この疑問に答えるには、まずは昨年の話をしなければならない。

RED BULL 400が日本で開催されるのは、今年で3回目。筆者は昨年に続き2回目のエントリーとなるが、大倉山ジャンプ台を初めて目にしたときは「仮病を使って欠場しようかな……」と真剣に考えたほどだ。目の前にそびえるジャンプ台の高さと傾斜は、それくらい想像を遥かに超えていたのである。

仮病作戦を使おうかとトレイルランナーの反中祐介選手に相談してみると、「制限時間は15分なんですけど、南井さんの脚力ならゴール出来ないってことは絶対にないですよ。まあまあキツイですけどね」と笑っていた。

観念して実際に走ってみると、その心拍数の跳ね上がり方も想像以上。

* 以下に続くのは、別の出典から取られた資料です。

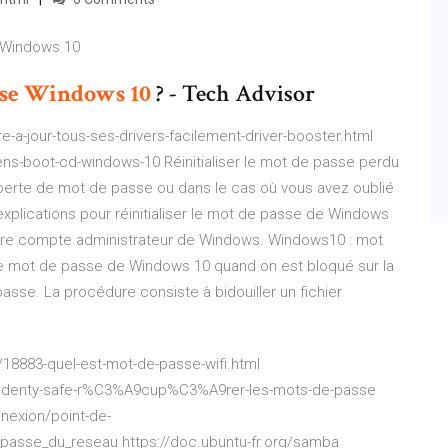
r Windows 10
se
Windows
10
? - Tech Advisor
-a-jour-tous-ses-drivers-facilement-driver-booster.html
ens-boot-cd-windows-10 Réinitialiser le mot de passe perdu
a perte de mot de passe ou dans le cas où vous avez oublié
xplications pour réinitialiser le mot de passe de Windows
otre compte administrateur de Windows. Windows10 : mot
le mot de passe de Windows 10 quand on est bloqué sur la
se. La procédure consiste à bidouiller un fichier
8883-quel-est-mot-de-passe-wifi.html
n-identy-safe-r%C3%A9cup%C3%A9rer-les-mots-de-passe
nnexion/point-de-
asse_du_reseau https://doc.ubuntu-fr.org/samba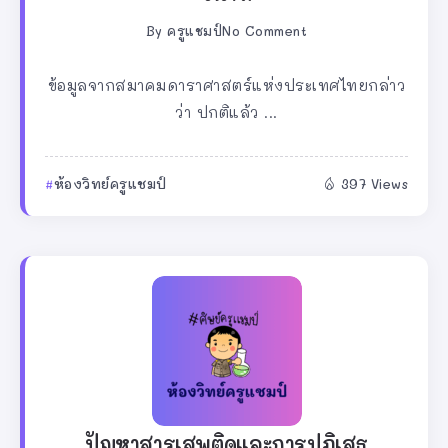
By
ครูแชมป์
No Comment
ข้อมูลจากสมาคมดาราศาสตร์แห่งประเทศไทยกล่าว
ว่า ปกติแล้ว ...
ห้องวิทย์ครูแชมป์
397 Views
ปัญหาสารเสพติดและการปฏิเสธ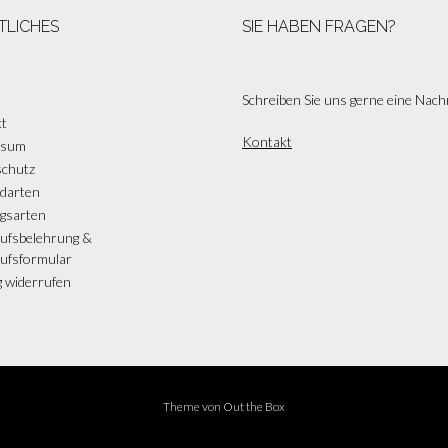
TLICHES
SIE HABEN FRAGEN?
Schreiben Sie uns gerne eine Nach
t
Kontakt
ssum
chutz
darten
gsarten
ufsbelehrung &
ufsformular
g widerrufen
Theme von
Out the Box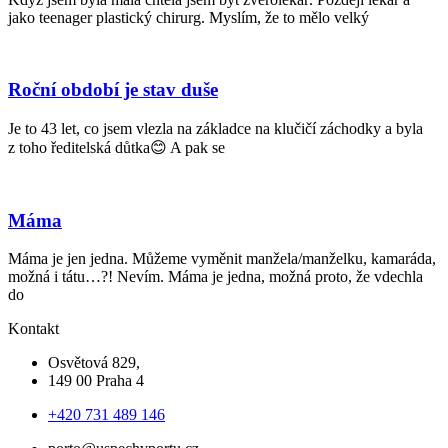
jako teenager plastický chirurg. Myslím, že to mělo velký
Roční období je stav duše
Je to 43 let, co jsem vlezla na základce na klučičí záchodky a byla
z toho ředitelská důtka😊 A pak se
Máma
Máma je jen jedna. Můžeme vyměnit manžela/manželku, kamaráda,
možná i tátu…?! Nevím. Máma je jedna, možná proto, že vdechla
do
Kontakt
Osvětová 829,
149 00 Praha 4
+420 731 489 146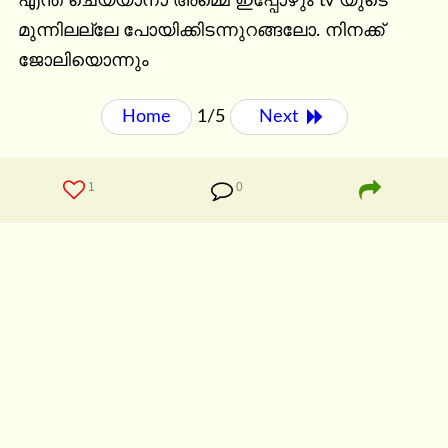
എന്ത് ചെയ്യാനാ അമ്മെ ഇപ്പോഴും tv യുടെ 
മുന്നിലല്ലേ പോയിക്കിടന്നുറങ്ങലോ. നിനക്ക് 
ജോലിയൊന്നും
Home
1/5
Next 
1
0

途中からは四つん這いで、少しづつ、少しづつ歩を進める。コースのいちばん左端を進んだので、TV中継でお馴染みの円形の距離表示の数字が90m、89m、88m……と段々少なくなっていくのがよく見える。

ランディングエリアを越えて、踏切台へと向かう急な木製スロープを通過したら、あとは滑走エリア。スキージャンパーが猛スピードで滑り下りる場所を逆走して上るのだから、よく考えると本当にクレイジーな競技だ。

ここの部分も木製のスロープなので、木のささくれや棘から手を保護するためにも軍手などの手袋はあったほうがいい。しかし昨年はわざわざコンビニで購入した軍手をホテルに忘れてしまった&前半でペースを抑え過ぎて余力も残っていたので、滑走エリアのほとんどを脚だけで進み、かなりの参加者を抜くことができた。

去年は最後のスロープで余裕を残し過ぎたのが反省点だった。


タイムは7分56秒。時間にすると8分弱だが、そこにはさまざまな気持ちの変化があり、まさに人生の縮図だった。最初の100mは下りだから、「もう4分の1終わったのか! 意外と楽勝かも!?」などと思ったが、上りに入ってしばらくすると脚の動きが鈍くなり、「一体誰がこんな競技考えたんだ……」とネガティブな気持ちに。それでも一歩一歩進んで300m地点の踏切台に到着すると、まず最初の多幸感が訪れる。

そしてラストに10人以上の参加者をごぼう抜きにしたときは、優越感と同時に「あれ、もう少し前半から飛ばしたら、もっと上位に行けたかも……」と、ややもったいなく思う気持ちも生まれた。また、ゴールしてしばらくすると「このやり遂げた気持ちはなんだろう? この達成感はフルマラソンでもなかなか経験できない。来年も絶対に出よう!」と決意するに至ったのである。